Le maire de l'opposition dont l'élection est invalidée par cette décision, Ekrem Imamoglu, a dénoncé une "trahison" et s'est engagé à "ne jamais abandonner".
L'annulation du scrutin à Istanbul risque de renforcer les accusations de dérive autoritaire contre M. Erdogan dont le parti islamo-conservateur, l'AKP, réclamait la tenue d'un nouveau scrutin en dénonçant des "irrégularités" qui auraient selon lui émaillé le vote du 31 mars.
"Les élections à Istanbul seront renouvelées", s'est félicité sur Twitter le représentant de l'AKP auprès de l'YSK, Recep Ozel.
La décision d'annuler le scrutin et d'ordonner la tenue d'un nouveau vote a été prise à l'issue d'une réunion de l'YSK à Ankara pour examiner un "recours extraordinaire" présenté par l'AKP à la mi-avril.
Le nouveau scrutin se tiendra le 23 juin, a indiqué l'YSK dans un communiqué.
Selon Anadolu, sept membres de l'YSK ont voté pour l'annulation du scrutin et quatre contre.
D'après les médias, la décision est notamment motivée par le fait que les scrutateurs dans certains bureaux n'étaient pas des fonctionnaires comme le stipule la loi.
Lors des élections du 31 mars, le candidat de plusieurs partis d'opposition, Ekrem Imamoglu, avait battu celui de l'AKP, l'ex-Premier ministre Binali Yildirim, avec moins de 13.000 voix d'avance, un écart infime à l'échelle de la mégapole turque.
L'AKP de M. Erdogan a également perdu la capitale Ankara, un camouflet qui s'explique notamment par la tempête économique qui secoue le pays, avec la première récession en 10 ans, une inflation à 20% et une monnaie qui s'érode.
L'incertitude entourant les résultats des municipales à Istanbul a pesé sur les cours de la livre turque qui a accumulé les pertes ces derniers jours pour évoluer lundi au-dessus de six livres pour un dollar.
Refusant d'admettre sa défaite à Istanbul, contrôlé par la mouvance islamiste depuis 25 ans, M. Erdogan a crié aux "irrégularités massives". L'AKP accuse notamment des responsables de bureaux de vote d'avoir minimisé le nombre de voix remportées par son candidat.
- "Interdit de gagner" -
Le principal parti d'opposition CHP (social-démocrate), dont est issu M. Imamoglu, accuse M. Erdogan d'être un "mauvais perdant" et de vouloir s'accrocher par tous les moyens à Istanbul, la capitale économique et démographique du pays.
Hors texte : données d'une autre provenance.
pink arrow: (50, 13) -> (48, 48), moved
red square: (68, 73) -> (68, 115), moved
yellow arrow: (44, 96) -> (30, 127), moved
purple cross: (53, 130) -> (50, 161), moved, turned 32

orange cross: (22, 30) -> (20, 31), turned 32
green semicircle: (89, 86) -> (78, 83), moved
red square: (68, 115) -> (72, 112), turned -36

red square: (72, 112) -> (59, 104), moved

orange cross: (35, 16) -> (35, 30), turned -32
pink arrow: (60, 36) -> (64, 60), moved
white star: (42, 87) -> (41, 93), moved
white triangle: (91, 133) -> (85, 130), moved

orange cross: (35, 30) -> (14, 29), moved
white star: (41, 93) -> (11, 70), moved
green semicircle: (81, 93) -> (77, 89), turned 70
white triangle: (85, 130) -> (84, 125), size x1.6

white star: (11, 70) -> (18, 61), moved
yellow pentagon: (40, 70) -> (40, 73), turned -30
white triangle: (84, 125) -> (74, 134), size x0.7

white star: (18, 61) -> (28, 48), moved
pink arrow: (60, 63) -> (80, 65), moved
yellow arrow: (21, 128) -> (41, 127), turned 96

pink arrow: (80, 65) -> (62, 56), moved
"Se présenter aux élections face à l'AKP est autorisé, mais il est interdit de gagner (...) C'est tout simplement de la dictature !", a réagi sur Twitter un co-président du CHP, Onur Adigüzel, également député de ce parti à Istanbul.
Des milliers de partisans du CHP se sont réunis dans la soirée dans le district stambouliote de Beylikdüzü, bastion de M. Imamoglu, en scandant "YSK, démission !" ou encore "Tayyip, dictateur !", selon des correspondants de l'AFP.
"Ils essaient de faire main basse sur cette élection que nous avons gagnée. Vous êtes peut-être tristes maintenant, mais ne perdez pas espoir", a lancé M. Imamoglu à ses supporters.
A la suite de la décision de l'YSK, le CHP a convoqué une réunion urgente de sa direction à Istanbul et appelé ses partisans au "calme".
- Pressions -
Ces derniers jours, l'AKP et M. Erdogan avaient accru la pression sur l'YSK, le président turc appelant ainsi à annuler le scrutin pour "soulager les consciences de nos concitoyens".
La perte d'Istanbul, capitale économique de la Turquie où vit 20% de la population du pays, était un revers électoral inédit pour M. Erdogan, qui y a été maire de 1994 à 1998. Un mandat qui lui a servi de tremplin pour ensuite briguer les plus hautes fonctions.
Dimanche, l'agence Anadolu avait affirmé que les autorités avaient établi des liens entre une "organisation terroriste" et des responsables de bureaux de vote ayant officié lors du scrutin municipal à Istanbul.
D'après Anadolu, les enquêteurs turcs ont établi que 43 d'entre eux avaient eu des contacts avec le réseau du prédicateur Fethullah Gülen, la bête noire d'Ankara qui l'accuse d'avoir orchestré une tentative de coup d'Etat en juillet 2016 depuis son exil américain, ce que l'intéressé dément.
Malgré ses défaites spectaculaires à Istanbul et Ankara, la coalition formée par l'AKP et les ultranationalistes du MHP est arrivée en tête à l'échelle nationale lors des municipales avec quelque 52% des voix.